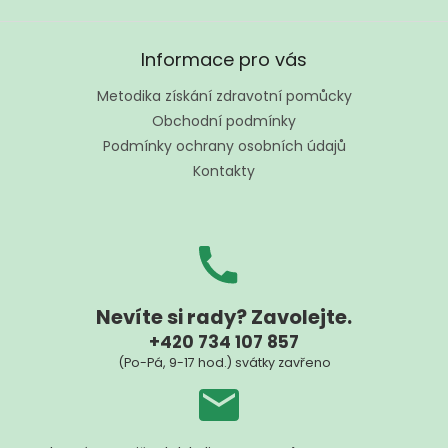
Z
á
Informace pro vás
p
a
Metodika získání zdravotní pomůcky
t
Obchodní podmínky
í
Podmínky ochrany osobních údajů
Kontakty
Nevíte si rady? Zavolejte.
+420 734 107 857
(Po-Pá, 9-17 hod.) svátky zavřeno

* * * * * * * * *

Transcribe the data verbatim. No picture belongs in the result.

Z
á
Informace pro vás
p
a
Metodika získání zdravotní pomůcky
t
Obchodní podmínky
í
Podmínky ochrany osobních údajů
Kontakty
Nevíte si rady? Zavolejte.
+420 734 107 857
(Po-Pá, 9-17 hod.) svátky zavřeno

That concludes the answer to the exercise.